Perhaps part of the reason I stuck so assiduously with Kellaway was pure, unadulterated relief from my parallel reading experience: A Woman in Berlin, by anonymous. It is unequivocally the most devastating book I have ever read. "Anonymous," whose name is actually known and who died in 2001, provides us, in 300pp, with a moment by moment (almost literally) diary of the life of a German woman-civilian in Berlin from 20 April 1945 to 22 June 1945, as the Russian occupation began with a matchless display of inhumanity. (Well, matchless save Hitler and his thugs.) The book makes Stephen King feel like a humorist. It is horrible. Horrible. Simply horrible. (Okay Lucy K, I guess I better understand the sources of unmitigated cynicism about all things human.) The horror unfolds, second by second, minute by minute. I read the book in, effectively, one sitting—but the sweat rolled off me and the words adhered to me as I read—I'd swear it took me 2 months to read (the time covered in the book) rather than the actual 8 or 9 hours.

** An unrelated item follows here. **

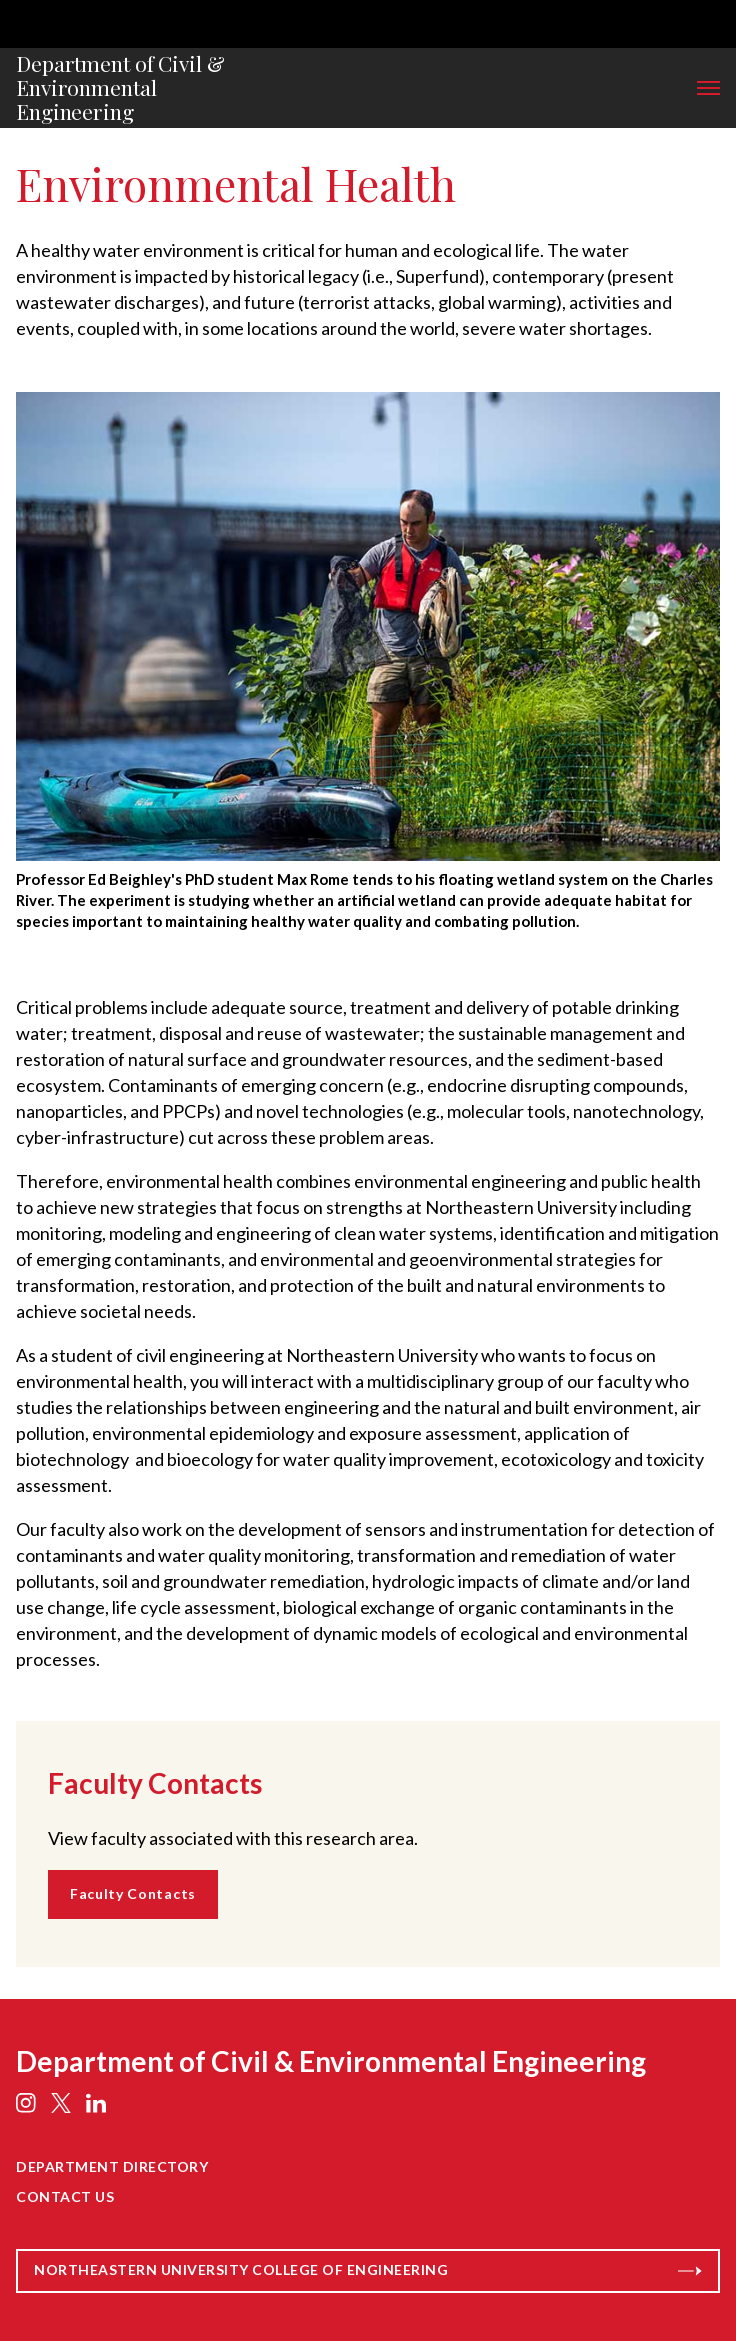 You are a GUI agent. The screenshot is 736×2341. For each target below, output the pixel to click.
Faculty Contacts (133, 1893)
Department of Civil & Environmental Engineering (120, 88) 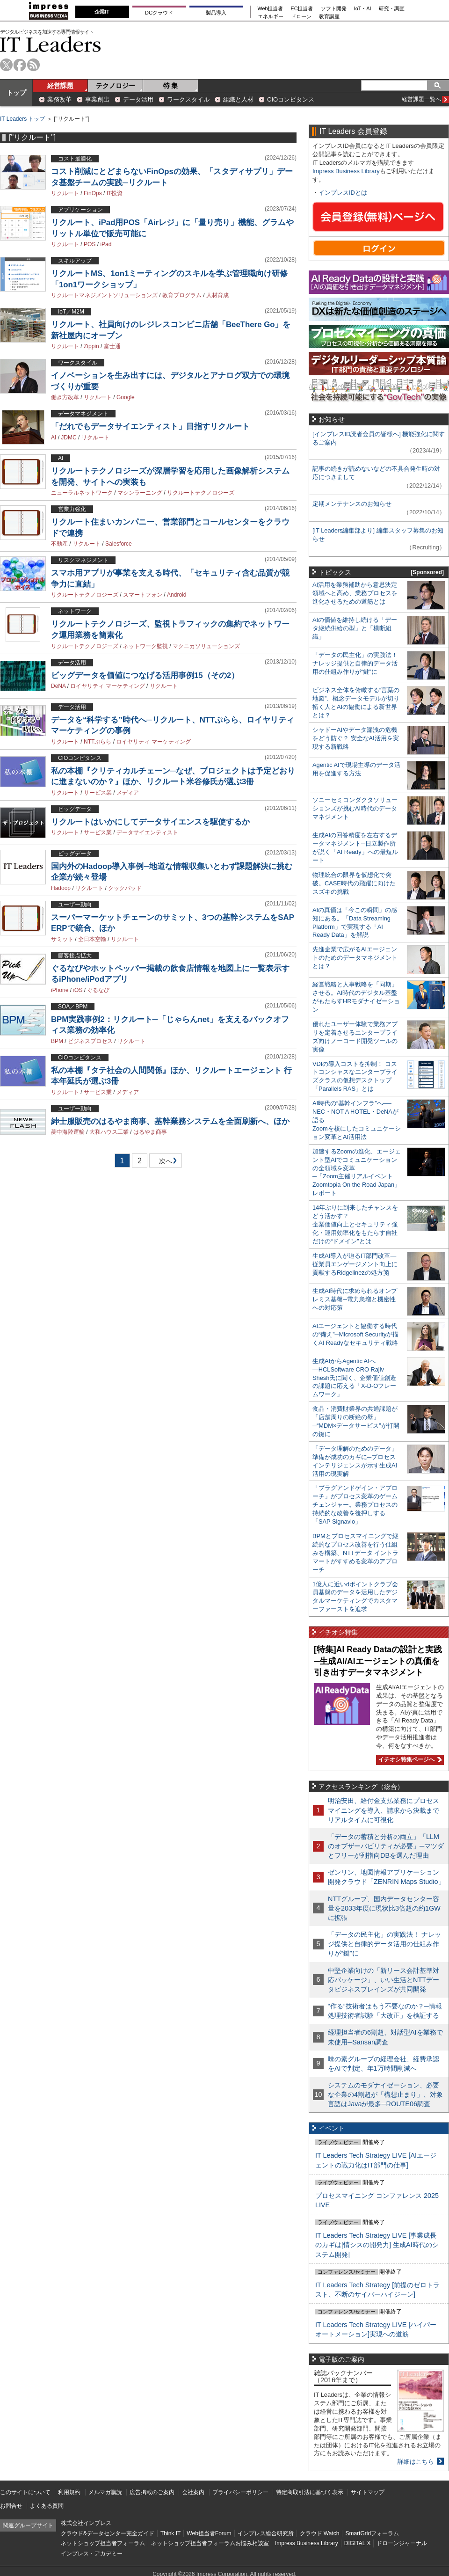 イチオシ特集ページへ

I am woefully incapable of accurate description. The following couple of blurbs will have to suffice: "One of the essential books for understanding war and life."—A.S. Byatt. "One of the most extraordinary and moving books I have read."—Antonia Fraser. "... both an important work of social history and a remarkable human document"—the Independent on Sunday. "Among the most chilling indictments of war I have ever read. ... Everybody ought to read it."—Arundhati Roy. "Reading A Woman in Berlin in one afternoon is an unnerving sensory experience: the walls close in, the air thickens ... It leaves a deep scar."—Simon Garfield, the Observer.
I can't say I recommend the book in the ordinary sense of that word. I can say you might consider reading it—but you must have fortitude to do so.
Two more Special Presentations. The first summarizes my view of the world—and how it contrasts with conventional wisdom (more or less—I admit I caricature the "bad guys" somewhat. [Them v. Us]
Speaking to a Small (SME, actually) Biz group today. The Special Presentation is (more or less) what I've learned—personally—about small business in the last 25 years of struggle. [TP Lessons] (Though as of 30 June I will have scored 98 consecutive profitable quarters—every one since birth. Knock on wood!).